→ **Exercise inputs**:
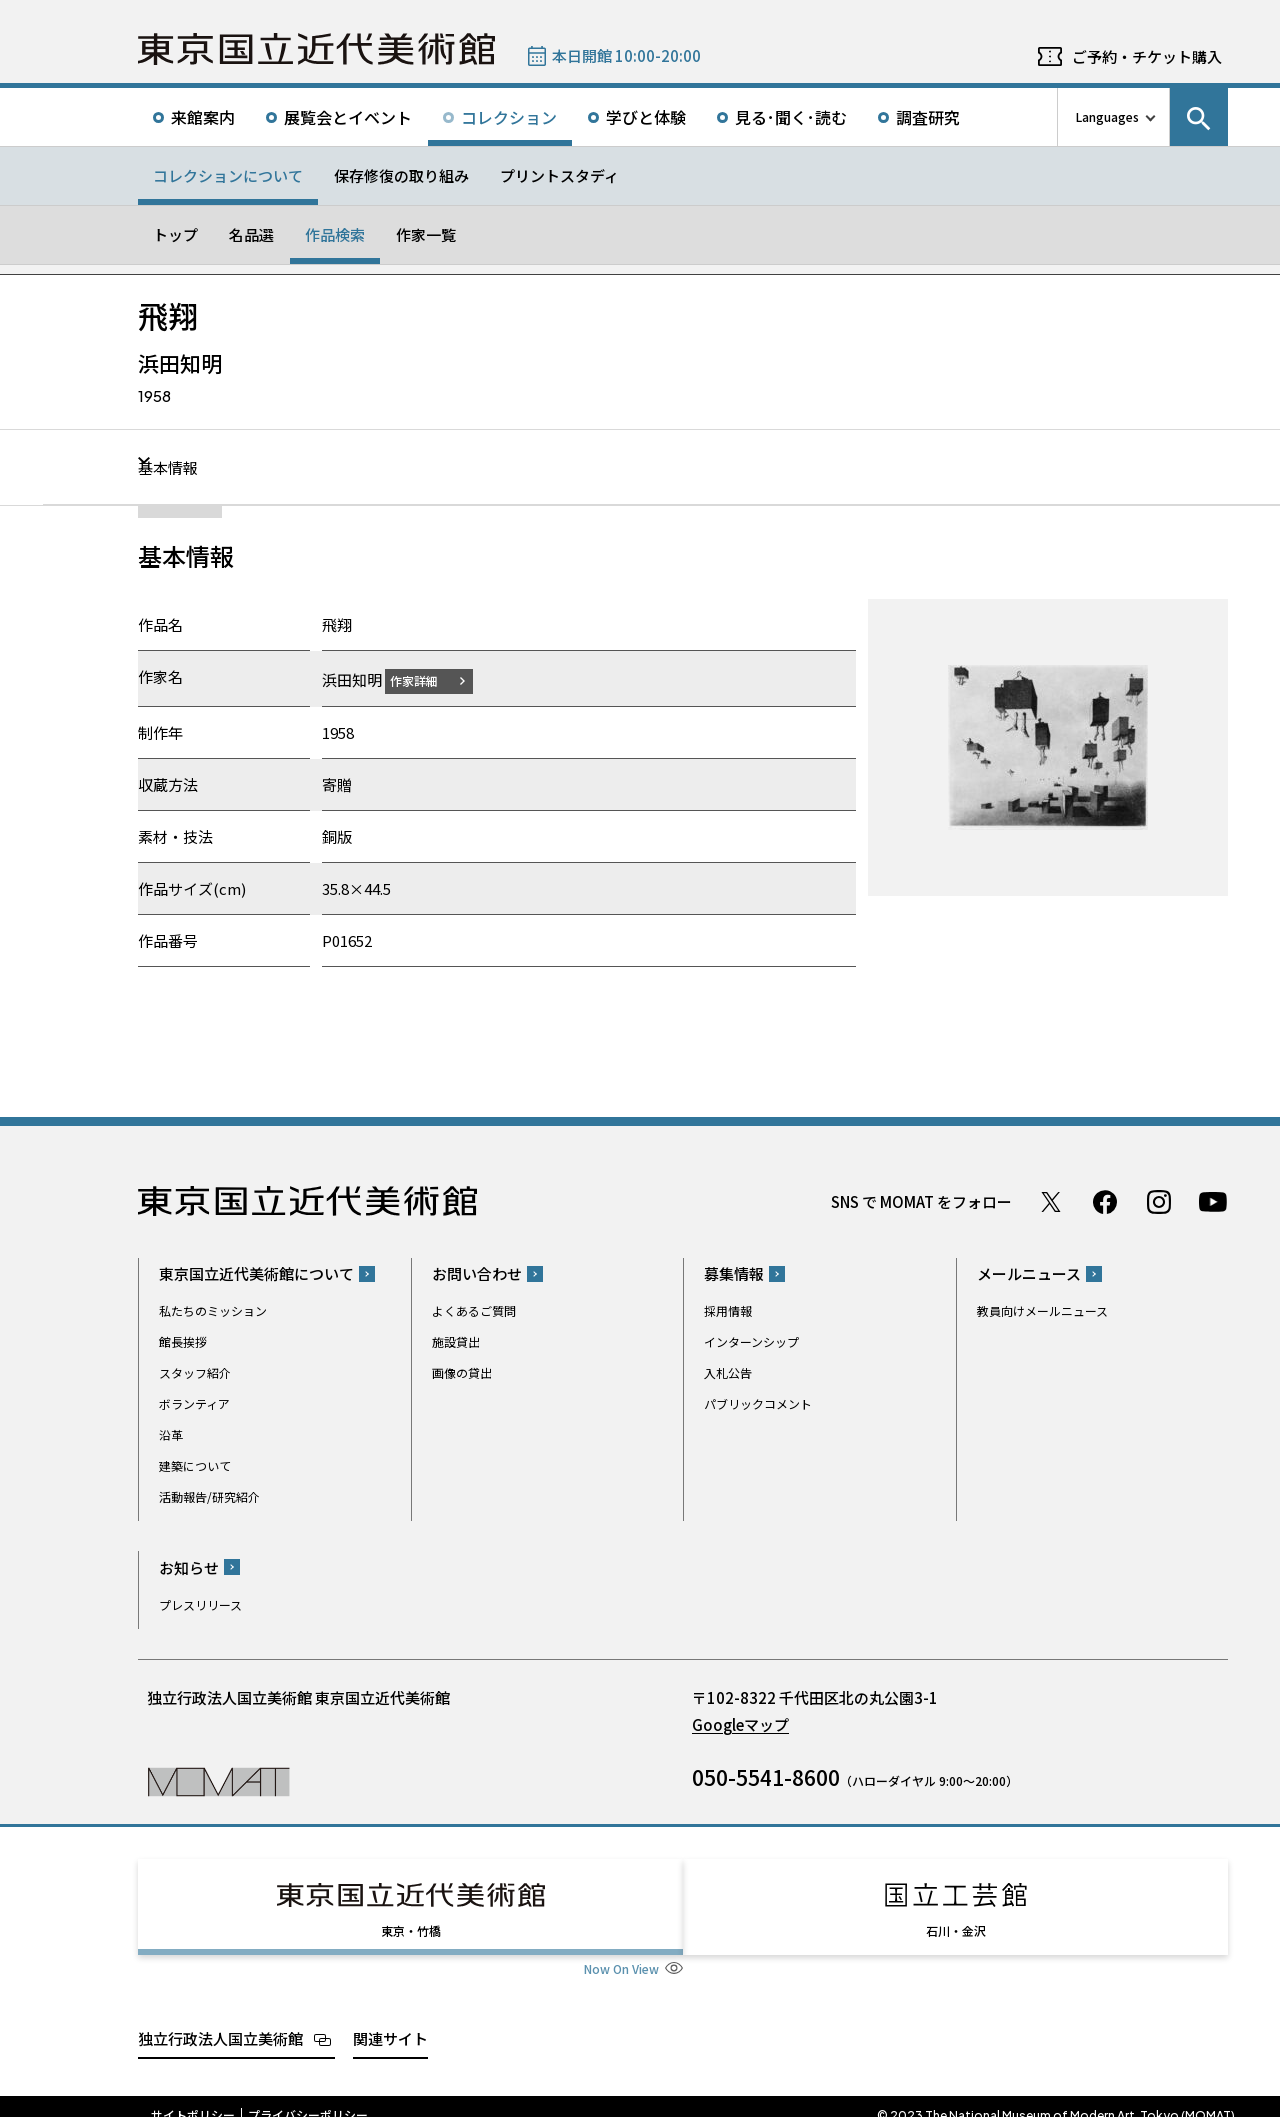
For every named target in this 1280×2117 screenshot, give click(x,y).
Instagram (1159, 1201)
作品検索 (335, 234)
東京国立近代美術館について (256, 1273)
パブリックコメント (758, 1403)
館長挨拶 (183, 1341)
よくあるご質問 (474, 1310)
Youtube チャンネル (1213, 1201)
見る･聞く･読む (791, 117)
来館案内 (203, 117)
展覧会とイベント (348, 117)
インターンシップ (751, 1341)
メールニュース (1029, 1273)
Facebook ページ (1105, 1201)
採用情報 (728, 1310)
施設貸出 (456, 1341)
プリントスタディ (559, 175)
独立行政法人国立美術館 (220, 2019)
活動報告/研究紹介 (209, 1496)
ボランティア (194, 1403)
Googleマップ (740, 1723)
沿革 (171, 1434)
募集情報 (734, 1273)
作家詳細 (426, 679)
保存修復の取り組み (401, 175)
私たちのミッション (213, 1310)
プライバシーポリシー (308, 2097)
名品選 (251, 234)
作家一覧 (426, 234)
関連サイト (390, 2019)
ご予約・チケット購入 (1147, 56)
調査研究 (928, 117)
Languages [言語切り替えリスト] (1107, 116)
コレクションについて (228, 175)
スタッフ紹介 (195, 1372)
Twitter (1051, 1201)
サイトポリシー (193, 2097)
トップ (175, 234)
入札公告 (728, 1372)
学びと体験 (646, 117)
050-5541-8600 (766, 1776)
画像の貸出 (462, 1372)
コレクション (509, 117)
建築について (195, 1465)
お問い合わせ (477, 1273)
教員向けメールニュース (1042, 1310)
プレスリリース (200, 1603)
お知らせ (189, 1566)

→ **Task item**: Set down the records above exactly as written, beginning with the first line and ending with the line that contains "コレクション (509, 117)", and do not include pictures.

→ **Response area**:
For every named target in this 1280×2117 screenshot, give click(x,y).
Instagram (1159, 1201)
作品検索 (335, 234)
東京国立近代美術館について (256, 1273)
パブリックコメント (758, 1403)
館長挨拶 (183, 1341)
よくあるご質問 (474, 1310)
Youtube チャンネル (1213, 1201)
見る･聞く･読む (791, 117)
来館案内 (203, 117)
展覧会とイベント (348, 117)
インターンシップ (751, 1341)
メールニュース (1029, 1273)
Facebook ページ (1105, 1201)
採用情報 (728, 1310)
施設貸出 (456, 1341)
プリントスタディ (559, 175)
独立行政法人国立美術館 (220, 2019)
活動報告/研究紹介 (209, 1496)
ボランティア (194, 1403)
Googleマップ (740, 1723)
沿革 (171, 1434)
募集情報 (734, 1273)
作家詳細 (426, 679)
保存修復の取り組み (401, 175)
私たちのミッション (213, 1310)
プライバシーポリシー (308, 2097)
名品選 (251, 234)
作家一覧 (426, 234)
関連サイト (390, 2019)
ご予約・チケット購入 (1147, 56)
調査研究 (928, 117)
Languages [言語切り替えリスト] (1107, 116)
コレクションについて (228, 175)
スタッフ紹介 (195, 1372)
Twitter (1051, 1201)
サイトポリシー (193, 2097)
トップ (175, 234)
入札公告 (728, 1372)
学びと体験 (646, 117)
050-5541-8600 (766, 1776)
画像の貸出 (462, 1372)
コレクション (509, 117)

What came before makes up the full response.